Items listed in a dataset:
- Opening Delimiter -
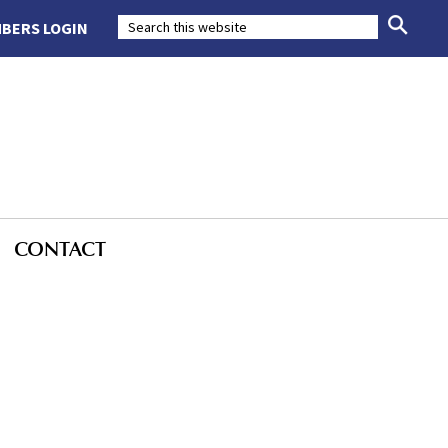
BERS LOGIN
CONTACT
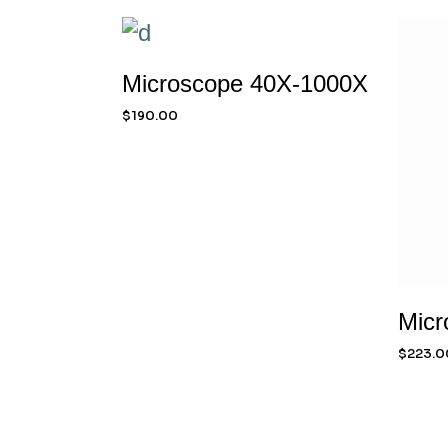
Microscope 40X-1000X
$
190.00
Micr
$
223.0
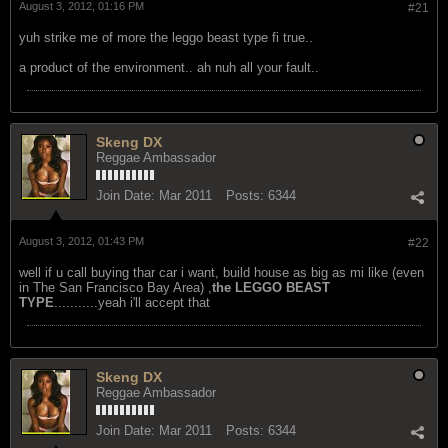
Join Date:
Jul 2006
Posts:
28447
August 3, 2012, 01:16 PM
#21
yuh strike me of more the leggo beast type fi true..
a product of the environment.. ah nuh all your fault..
Skeng DX
Reggae Ambassador
Join Date:
Mar 2011
Posts:
6344
August 3, 2012, 01:43 PM
#22
well if u call buying thar car i want, build house as big as mi like (even
in The San Francisco Bay Area) ,
the LEGGO BEAST
TYPE
...........yeah i'll accept that
Skeng DX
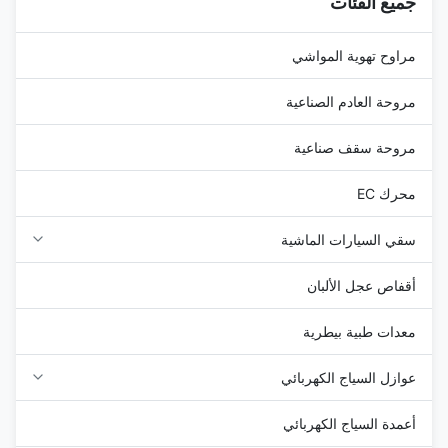
جميع الفئات
plastic ...
مراوح تهوية المواشي
مروحة العادم الصناعية
مروحة سقف صناعية
محرك EC
سقي السيارات الماشية
أقفاص عجل الألبان
معدات طبية بيطرية
عوازل السياج الكهربائي
أعمدة السياج الكهربائي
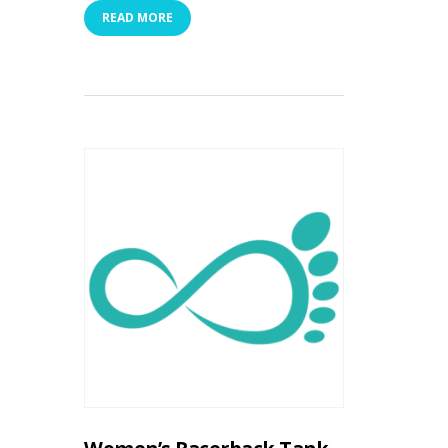
READ MORE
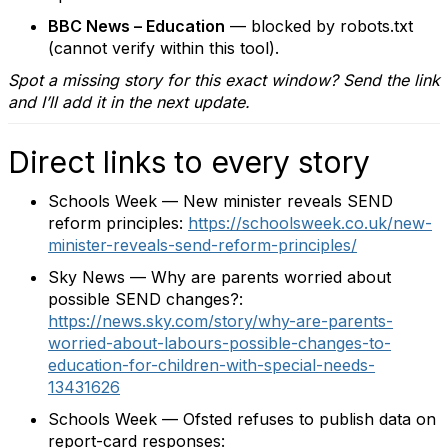
BBC News – Education
— blocked by robots.txt
(cannot verify within this tool).
Spot a missing story for this exact window? Send the link
and I’ll add it in the next update.
Direct links to every story
Schools Week — New minister reveals SEND
reform principles:
https://schoolsweek.co.uk/new-
minister-reveals-send-reform-principles/
Sky News — Why are parents worried about
possible SEND changes?:
https://news.sky.com/story/why-are-parents-
worried-about-labours-possible-changes-to-
education-for-children-with-special-needs-
13431626
Schools Week — Ofsted refuses to publish data on
report-card responses:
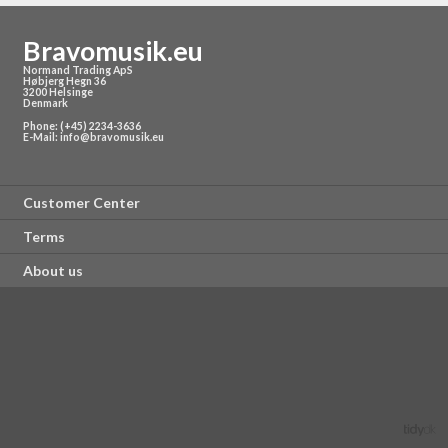
Bravomusik.eu
Normand Trading ApS
Høbjerg Hegn 36
3200 Helsinge
Denmark
Phone: (+45) 2234-3636
E-Mail:
info@bravomusik.eu
Customer Center
Terms
About us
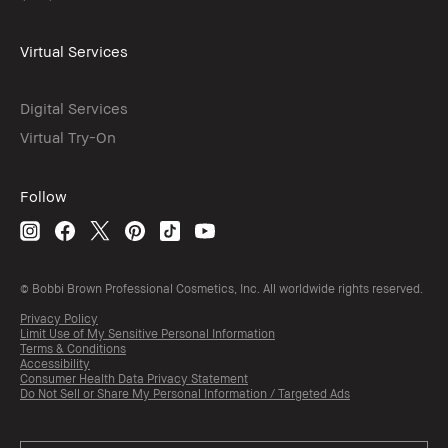
Virtual Services
Digital Services
Virtual Try-On
Follow
© Bobbi Brown Professional Cosmetics, Inc. All worldwide rights reserved.
Privacy Policy
Limit Use of My Sensitive Personal Information
Terms & Conditions
Accessibility
Consumer Health Data Privacy Statement
Do Not Sell or Share My Personal Information / Targeted Ads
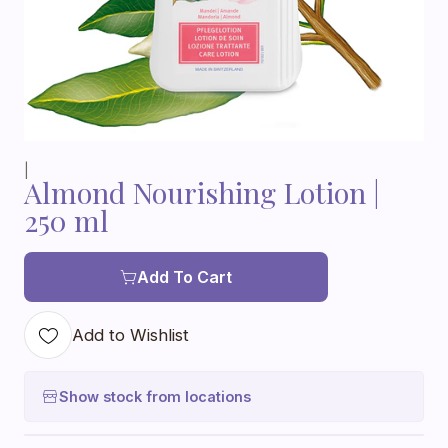
|
Almond Nourishing Lotion |
250 ml
Add To Cart
Add to Wishlist
Show stock from locations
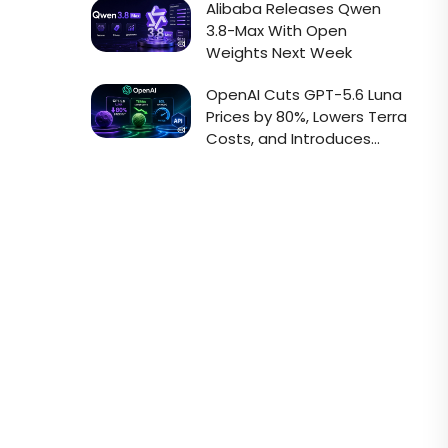
Alibaba Releases Qwen
3.8-Max With Open
Weights Next Week
OpenAI Cuts GPT-5.6 Luna
Prices by 80%, Lowers Terra
Costs, and Introduces
Faster Sol API Mode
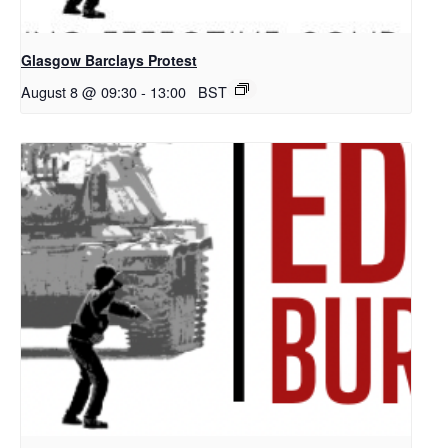
Glasgow Barclays Protest
August 8 @ 09:30
-
13:00
BST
- Closing Delimiter -
The data above holds the lines to copy: start at the one with "أقفاص عجل الألبان", stop at the one with "Direct links to every story", include both, copy them exactly without pictures, and copy nothing else.

## Exercise solution
أقفاص عجل الألبان
معدات طبية بيطرية
عوازل السياج الكهربائي
أعمدة السياج الكهربائي
READ MORE
BBC News – Education
— blocked by robots.txt
(cannot verify within this tool).
Spot a missing story for this exact window? Send the link
and I’ll add it in the next update.
Direct links to every story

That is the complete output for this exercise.